I had read an article "W3C Gets Excessive DTD Traffic" on Slashdot last month. This struck a chord since I use XSLT to generate XHTML, and had noticed that the XHTML DTD is downloaded each time it is referenced. This is wasteful of both bandwidth and slows down the XSLT considerably.
To remedy this problem, I downloaded these files to my Linux box and added some XML catalogue entries. This ensures local copies of these files ares used instead of repeatedly downloading them from w3.org.

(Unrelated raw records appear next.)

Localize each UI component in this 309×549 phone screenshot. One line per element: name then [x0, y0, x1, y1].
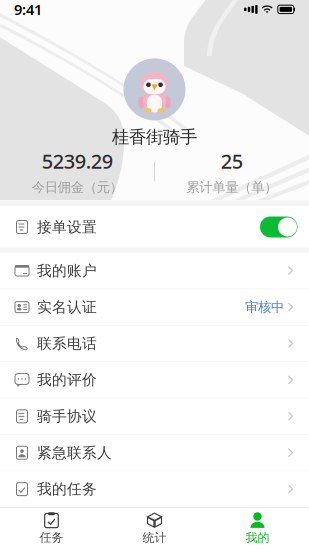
- staticText: 我的账户: [37, 262, 97, 280]
- button[interactable]: 紧急联系人: [0, 435, 309, 471]
- button[interactable]: 我的任务: [0, 471, 309, 508]
- button[interactable]: 实名认证: [0, 289, 309, 326]
- staticText: 骑手协议: [37, 407, 97, 425]
- staticText: 我的评价: [37, 371, 97, 389]
- staticText: 实名认证: [37, 298, 97, 316]
- button[interactable]: 任务: [0, 508, 103, 549]
- button[interactable]: 我的账户: [0, 253, 309, 289]
- staticText: 任务: [40, 530, 64, 545]
- staticText: 审核中: [245, 299, 284, 315]
- staticText: 联系电话: [37, 334, 97, 352]
- button[interactable]: 骑手协议: [0, 398, 309, 435]
- staticText: 25: [221, 148, 243, 174]
- staticText: 5239.29: [42, 148, 113, 174]
- button[interactable]: 我的: [206, 508, 309, 549]
- staticText: 紧急联系人: [37, 444, 112, 462]
- staticText: 9:41: [14, 0, 42, 19]
- button[interactable]: 统计: [103, 508, 206, 549]
- staticText: 我的任务: [37, 480, 97, 498]
- button[interactable]: 联系电话: [0, 326, 309, 362]
- staticText: 接单设置: [37, 218, 97, 236]
- button[interactable]: 接单设置开关: [260, 216, 298, 238]
- staticText: 累计单量（单）: [186, 179, 277, 196]
- staticText: 桂香街骑手: [112, 126, 197, 148]
- staticText: 今日佣金（元）: [32, 179, 123, 196]
- staticText: 统计: [142, 530, 166, 545]
- button[interactable]: 我的评价: [0, 362, 309, 398]
- staticText: 我的: [246, 530, 270, 545]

Here's the shell commands I used on my Slackware 12 box to set things up:
mkdir /usr/share/xml/xhtml1
cd /usr/share/xml/xhtml1
wget http://www.w3.org/TR/xhtml1/DTD/xhtml1-strict.dtd \
http://www.w3.org/TR/xhtml1/DTD/xhtml1-transitional.dtd \
http://www.w3.org/TR/xhtml1/DTD/xhtml1-frameset.dtd \
http://www.w3.org/TR/xhtml1/DTD/xhtml-lat1.ent \
http://www.w3.org/TR/xhtml1/DTD/xhtml-symbol.ent \
http://www.w3.org/TR/xhtml1/DTD/xhtml-special.ent
xmlcatalog --noout --add rewriteURI http://www.w3.org/TR/xhtml1/DTD/ \
file:///usr/share/xml/xhtml1/ \
/etc/xml/catalog
To confirm this was working as expected I ran xsltproc under strace. I did however discover what I'd done had no effect on libxslt in PHP. I looked through the source code for PHP, and found no code to initialise libxml to use XML catalogues. This would be a nice feature, hopefully it will be included in a future release of PHP.